● **Problem requirements**:
Reproduce the records precisely. Omit every picture.

[Bounding box prediction data]
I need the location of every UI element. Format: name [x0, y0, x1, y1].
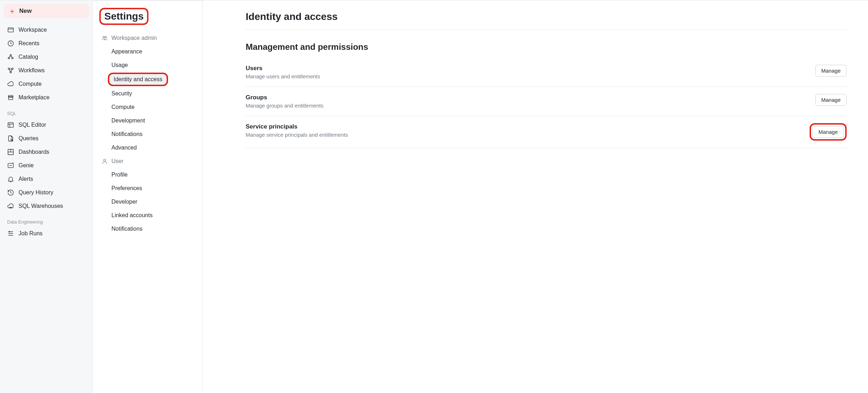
genie-icon [7, 162, 14, 169]
settings-item-linked-accounts[interactable]: Linked accounts [99, 209, 196, 222]
manage-service-principals-button[interactable]: Manage [812, 126, 844, 138]
settings-item-security[interactable]: Security [99, 87, 196, 100]
nav-workspace[interactable]: Workspace [4, 23, 89, 37]
perm-desc: Manage service principals and entitlemen… [246, 132, 348, 138]
admin-icon [101, 35, 108, 41]
section-heading: Management and permissions [246, 42, 847, 52]
plus-icon: ＋ [9, 7, 16, 15]
settings-item-usage[interactable]: Usage [99, 58, 196, 72]
nav-sql-editor[interactable]: SQL Editor [4, 118, 89, 132]
nav-label: Workflows [19, 67, 45, 74]
settings-item-identity-access[interactable]: Identity and access [108, 73, 168, 86]
settings-group-workspace-admin: Workspace admin [99, 31, 196, 45]
main-nav: ＋ New Workspace Recents Catalog Workflow… [0, 0, 93, 393]
nav-label: Alerts [19, 176, 33, 182]
nav-label: Recents [19, 40, 40, 47]
sql-editor-icon [7, 121, 14, 129]
settings-item-developer[interactable]: Developer [99, 195, 196, 209]
nav-dashboards[interactable]: Dashboards [4, 145, 89, 159]
divider [246, 30, 847, 30]
nav-alerts[interactable]: Alerts [4, 172, 89, 186]
settings-sidebar: Settings Workspace admin Appearance Usag… [93, 0, 203, 393]
nav-catalog[interactable]: Catalog [4, 50, 89, 64]
svg-point-25 [103, 36, 105, 38]
svg-rect-11 [8, 122, 14, 127]
svg-point-5 [12, 57, 13, 59]
nav-label: Genie [19, 162, 34, 169]
warehouse-icon [7, 203, 14, 210]
nav-queries[interactable]: Queries [4, 132, 89, 145]
settings-item-development[interactable]: Development [99, 114, 196, 127]
perm-row-service-principals: Service principals Manage service princi… [246, 116, 847, 148]
clock-icon [7, 40, 14, 47]
svg-point-21 [10, 207, 12, 208]
svg-point-27 [104, 159, 106, 161]
highlight-settings: Settings [99, 8, 148, 25]
workflows-icon [7, 67, 14, 74]
settings-item-notifications[interactable]: Notifications [99, 127, 196, 141]
perm-desc: Manage groups and entitlements [246, 103, 323, 109]
settings-title: Settings [101, 9, 147, 23]
svg-line-6 [9, 56, 11, 57]
perm-info: Service principals Manage service princi… [246, 123, 348, 138]
folder-icon [7, 26, 14, 33]
settings-item-compute[interactable]: Compute [99, 100, 196, 114]
nav-workflows[interactable]: Workflows [4, 64, 89, 77]
page-title: Identity and access [246, 11, 847, 22]
nav-section-sql: SQL [4, 104, 89, 118]
manage-users-button[interactable]: Manage [815, 65, 847, 77]
nav-section-de: Data Engineering [4, 213, 89, 227]
bell-icon [7, 175, 14, 183]
svg-point-26 [105, 36, 107, 38]
settings-group-label: Workspace admin [111, 35, 157, 41]
nav-label: Query History [19, 189, 53, 196]
nav-label: Dashboards [19, 149, 49, 155]
nav-label: SQL Editor [19, 122, 46, 128]
nav-label: Compute [19, 81, 42, 87]
svg-point-4 [8, 57, 10, 59]
nav-recents[interactable]: Recents [4, 37, 89, 50]
settings-item-preferences[interactable]: Preferences [99, 182, 196, 195]
nav-label: Workspace [19, 27, 47, 33]
settings-item-profile[interactable]: Profile [99, 168, 196, 182]
new-button-label: New [19, 7, 32, 15]
perm-row-groups: Groups Manage groups and entitlements Ma… [246, 87, 847, 116]
perm-name: Groups [246, 94, 323, 101]
new-button[interactable]: ＋ New [4, 4, 89, 18]
user-icon [101, 158, 108, 164]
perm-name: Service principals [246, 123, 348, 130]
svg-point-14 [11, 139, 12, 140]
manage-groups-button[interactable]: Manage [815, 94, 847, 106]
perm-info: Users Manage users and entitlements [246, 65, 320, 79]
catalog-icon [7, 53, 14, 61]
nav-marketplace[interactable]: Marketplace [4, 91, 89, 104]
settings-item-user-notifications[interactable]: Notifications [99, 222, 196, 236]
nav-compute[interactable]: Compute [4, 77, 89, 91]
perm-desc: Manage users and entitlements [246, 73, 320, 79]
nav-label: Catalog [19, 54, 38, 60]
dashboard-icon [7, 148, 14, 156]
settings-group-user: User [99, 154, 196, 168]
nav-sql-warehouses[interactable]: SQL Warehouses [4, 199, 89, 213]
job-runs-icon [7, 230, 14, 237]
nav-label: Marketplace [19, 94, 49, 101]
nav-job-runs[interactable]: Job Runs [4, 227, 89, 240]
nav-label: Queries [19, 135, 38, 142]
perm-info: Groups Manage groups and entitlements [246, 94, 323, 109]
svg-line-7 [11, 56, 12, 57]
settings-item-appearance[interactable]: Appearance [99, 45, 196, 58]
perm-row-users: Users Manage users and entitlements Mana… [246, 61, 847, 87]
cloud-icon [7, 80, 14, 88]
history-icon [7, 189, 14, 196]
settings-group-label: User [111, 158, 124, 164]
svg-rect-0 [8, 28, 14, 32]
queries-icon [7, 135, 14, 142]
perm-name: Users [246, 65, 320, 72]
main-content: Identity and access Management and permi… [203, 0, 868, 393]
nav-genie[interactable]: Genie [4, 159, 89, 172]
highlight-manage-sp: Manage [810, 123, 847, 141]
store-icon [7, 94, 14, 101]
nav-label: SQL Warehouses [19, 203, 63, 209]
settings-item-advanced[interactable]: Advanced [99, 141, 196, 154]
nav-query-history[interactable]: Query History [4, 186, 89, 199]
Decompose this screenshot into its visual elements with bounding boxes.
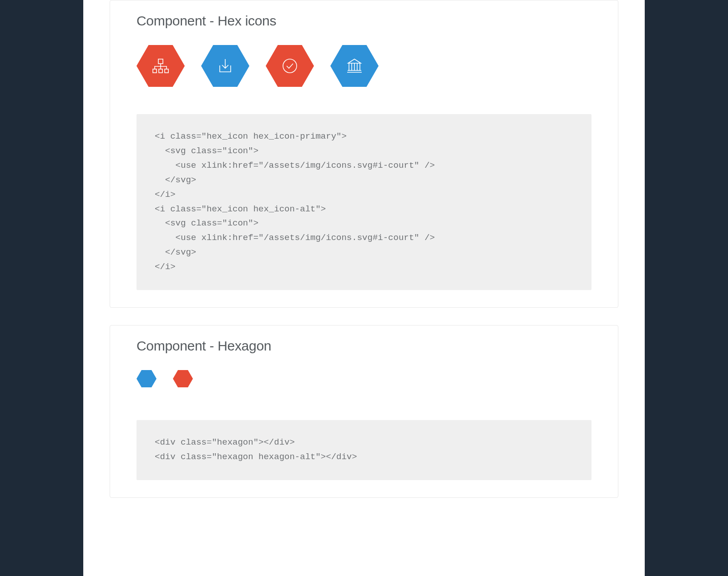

● **Output below**:
I need the location of every UI element. Format: name [x0, y0, x1, y1].
genie-icon [7, 162, 14, 169]
settings-item-linked-accounts[interactable]: Linked accounts [99, 209, 196, 222]
manage-service-principals-button[interactable]: Manage [812, 126, 844, 138]
settings-item-security[interactable]: Security [99, 87, 196, 100]
nav-workspace[interactable]: Workspace [4, 23, 89, 37]
perm-desc: Manage service principals and entitlemen… [246, 132, 348, 138]
admin-icon [101, 35, 108, 41]
section-heading: Management and permissions [246, 42, 847, 52]
plus-icon: ＋ [9, 7, 16, 15]
settings-item-usage[interactable]: Usage [99, 58, 196, 72]
nav-sql-editor[interactable]: SQL Editor [4, 118, 89, 132]
nav-label: Workflows [19, 67, 45, 74]
settings-item-identity-access[interactable]: Identity and access [108, 73, 168, 86]
settings-group-workspace-admin: Workspace admin [99, 31, 196, 45]
main-nav: ＋ New Workspace Recents Catalog Workflow… [0, 0, 93, 393]
nav-label: Alerts [19, 176, 33, 182]
nav-label: Recents [19, 40, 40, 47]
sql-editor-icon [7, 121, 14, 129]
settings-item-developer[interactable]: Developer [99, 195, 196, 209]
nav-dashboards[interactable]: Dashboards [4, 145, 89, 159]
divider [246, 30, 847, 30]
nav-alerts[interactable]: Alerts [4, 172, 89, 186]
settings-sidebar: Settings Workspace admin Appearance Usag… [93, 0, 203, 393]
nav-catalog[interactable]: Catalog [4, 50, 89, 64]
svg-point-25 [103, 36, 105, 38]
svg-rect-11 [8, 122, 14, 127]
svg-point-5 [12, 57, 13, 59]
nav-label: Genie [19, 162, 34, 169]
warehouse-icon [7, 203, 14, 210]
nav-queries[interactable]: Queries [4, 132, 89, 145]
settings-item-development[interactable]: Development [99, 114, 196, 127]
perm-row-service-principals: Service principals Manage service princi… [246, 116, 847, 148]
clock-icon [7, 40, 14, 47]
svg-point-21 [10, 207, 12, 208]
svg-point-27 [104, 159, 106, 161]
highlight-settings: Settings [99, 8, 148, 25]
workflows-icon [7, 67, 14, 74]
settings-item-notifications[interactable]: Notifications [99, 127, 196, 141]
perm-desc: Manage groups and entitlements [246, 103, 323, 109]
settings-title: Settings [101, 9, 147, 23]
svg-line-6 [9, 56, 11, 57]
perm-info: Service principals Manage service princi… [246, 123, 348, 138]
folder-icon [7, 26, 14, 33]
settings-item-compute[interactable]: Compute [99, 100, 196, 114]
nav-workflows[interactable]: Workflows [4, 64, 89, 77]
page-title: Identity and access [246, 11, 847, 22]
nav-section-sql: SQL [4, 104, 89, 118]
manage-users-button[interactable]: Manage [815, 65, 847, 77]
nav-section-de: Data Engineering [4, 213, 89, 227]
bell-icon [7, 175, 14, 183]
svg-point-26 [105, 36, 107, 38]
settings-group-label: Workspace admin [111, 35, 157, 41]
nav-label: Query History [19, 189, 53, 196]
nav-label: Dashboards [19, 149, 49, 155]
nav-label: SQL Editor [19, 122, 46, 128]
nav-label: Compute [19, 81, 42, 87]
svg-point-4 [8, 57, 10, 59]
nav-recents[interactable]: Recents [4, 37, 89, 50]
settings-item-preferences[interactable]: Preferences [99, 182, 196, 195]
nav-label: Workspace [19, 27, 47, 33]
settings-item-profile[interactable]: Profile [99, 168, 196, 182]
new-button-label: New [19, 7, 32, 15]
perm-row-groups: Groups Manage groups and entitlements Ma… [246, 87, 847, 116]
perm-name: Groups [246, 94, 323, 101]
new-button[interactable]: ＋ New [4, 4, 89, 18]
user-icon [101, 158, 108, 164]
perm-name: Service principals [246, 123, 348, 130]
svg-point-14 [11, 139, 12, 140]
manage-groups-button[interactable]: Manage [815, 94, 847, 106]
perm-info: Users Manage users and entitlements [246, 65, 320, 79]
catalog-icon [7, 53, 14, 61]
nav-marketplace[interactable]: Marketplace [4, 91, 89, 104]
settings-item-user-notifications[interactable]: Notifications [99, 222, 196, 236]
nav-compute[interactable]: Compute [4, 77, 89, 91]
perm-desc: Manage users and entitlements [246, 73, 320, 79]
nav-label: Catalog [19, 54, 38, 60]
dashboard-icon [7, 148, 14, 156]
settings-group-user: User [99, 154, 196, 168]
nav-sql-warehouses[interactable]: SQL Warehouses [4, 199, 89, 213]
job-runs-icon [7, 230, 14, 237]
nav-label: Marketplace [19, 94, 49, 101]
nav-job-runs[interactable]: Job Runs [4, 227, 89, 240]
nav-label: Queries [19, 135, 38, 142]
perm-info: Groups Manage groups and entitlements [246, 94, 323, 109]
svg-line-7 [11, 56, 12, 57]
settings-item-appearance[interactable]: Appearance [99, 45, 196, 58]
perm-row-users: Users Manage users and entitlements Mana… [246, 61, 847, 87]
cloud-icon [7, 80, 14, 88]
history-icon [7, 189, 14, 196]
settings-group-label: User [111, 158, 124, 164]
svg-rect-0 [8, 28, 14, 32]
queries-icon [7, 135, 14, 142]
perm-name: Users [246, 65, 320, 72]
main-content: Identity and access Management and permi… [203, 0, 868, 393]
nav-genie[interactable]: Genie [4, 159, 89, 172]
highlight-manage-sp: Manage [810, 123, 847, 141]
store-icon [7, 94, 14, 101]
nav-label: SQL Warehouses [19, 203, 63, 209]
settings-item-advanced[interactable]: Advanced [99, 141, 196, 154]
nav-query-history[interactable]: Query History [4, 186, 89, 199]
Decompose this screenshot into its visual elements with bounding boxes.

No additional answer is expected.